Sabato scorso, sul palco del “VIDA”, la compagnia teatrale “Terra Smossa” ha dato vita a una rappresentazione che è andata ben oltre la semplice messa in scena. È stato un viaggio emotivo, un’esperienza condivisa in cui il confine tra attori e spettatori si è progressivamente dissolto fino a trasformare la platea in parte integrante del dramma.
Perché il teatro autentico accade proprio lì: nel momento in cui un interprete smette di recitare e comincia a vivere il personaggio, lasciandosi attraversare da paure, tormenti, fragilità. E quei brividi, palpabili, arrivano inevitabilmente anche a chi guarda. È una catena invisibile di emozioni, una complicità silenziosa che rende ogni battuta più vera, ogni pausa più pesante, ogni sguardo più tagliente.
La compagnia “Terra Smossa” ha saputo restituire tutta questa intensità con grande sensibilità scenica. Ogni ruolo è stato affrontato con partecipazione profonda, dimostrando quanto il teatro richieda coraggio umano prima ancora che preparazione tecnica. Gli interpreti sono riusciti a immergersi completamente nei personaggi assegnati, dando corpo a tensioni interiori e drammi psicologici con autenticità e trasporto.

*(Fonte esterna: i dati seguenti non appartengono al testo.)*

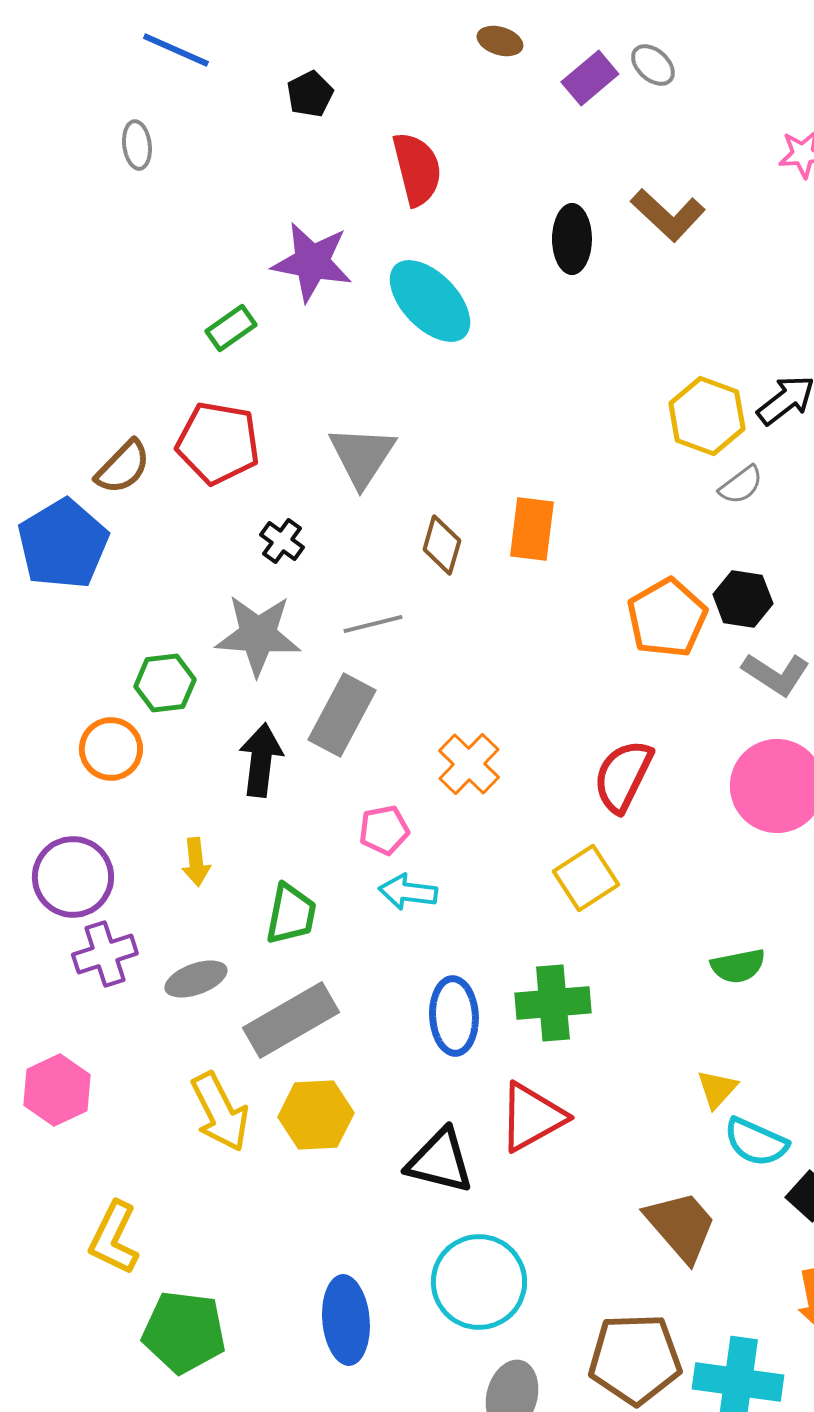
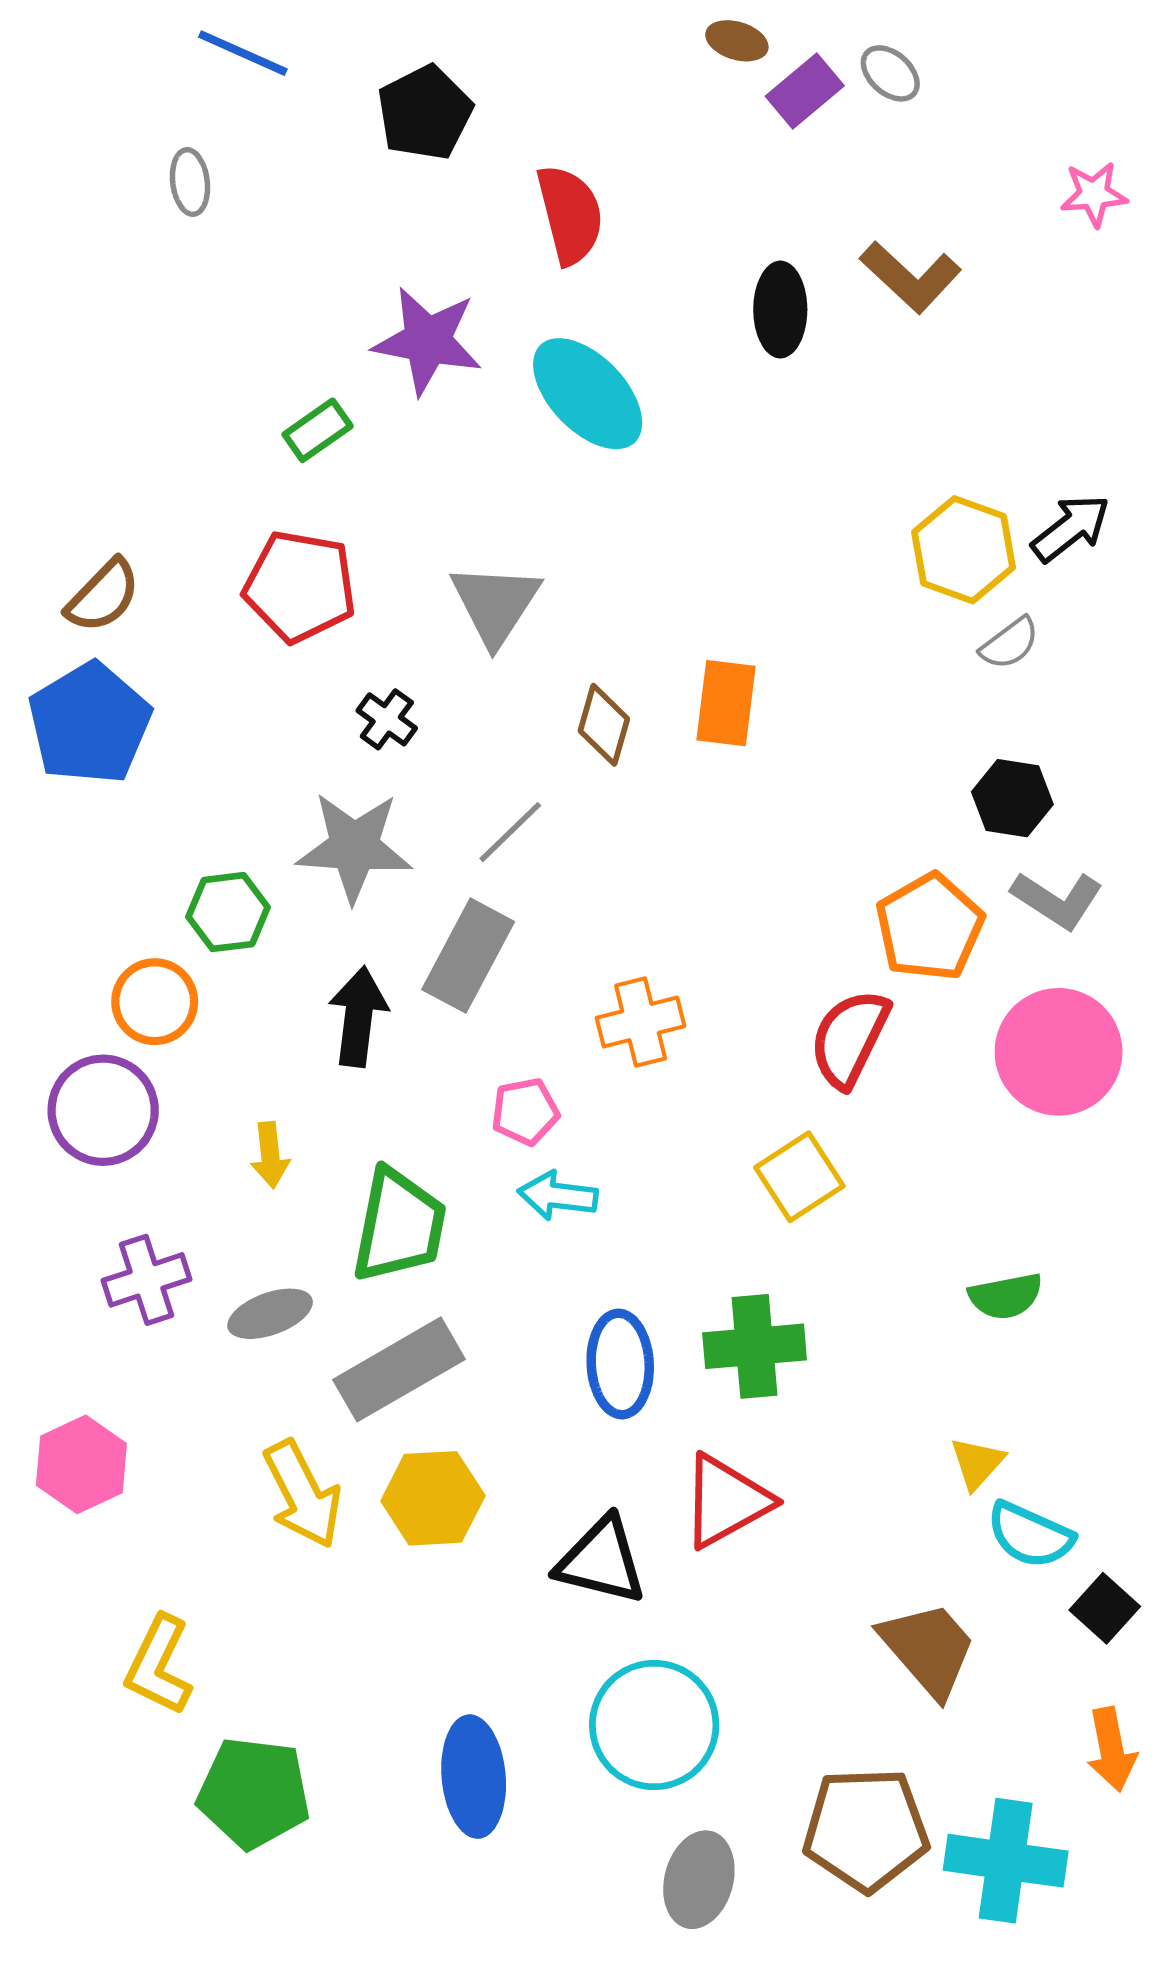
brown ellipse: (500, 41) -> (737, 41), moved
black pentagon: (310, 94) -> (425, 113), size x1.5
brown semicircle: (123, 467) -> (103, 596), moved
orange pentagon: (667, 618) -> (930, 927), moved
gray line: (373, 624) -> (510, 832), turned -30
orange cross: (469, 764) -> (641, 1022), turned 32
purple circle: (73, 877) -> (103, 1110), moved
green trapezoid: (291, 914) -> (399, 1226), size x1.4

Merito anche della regia di Gianni Ricciardelli, capace di orchestrare emozioni senza mai forzarle, conducendo attori e pubblico dentro un vortice emotivo condiviso. La sua regia ha avuto il pregio di trasformare il palco in uno spazio vivo, dove ogni gesto, ogni silenzio, ogni parola diventavano strumenti di coinvolgimento collettivo. E non importava il diverso grado di esperienza teatrale degli interpreti: tutti sono riusciti a sentirsi parte di un unico respiro scenico.
Alla fine dello spettacolo restava addosso quella sensazione rara che solo il teatro vero sa lasciare: l’impressione di aver assistito non a una rappresentazione, ma a qualcosa di profondamente umano.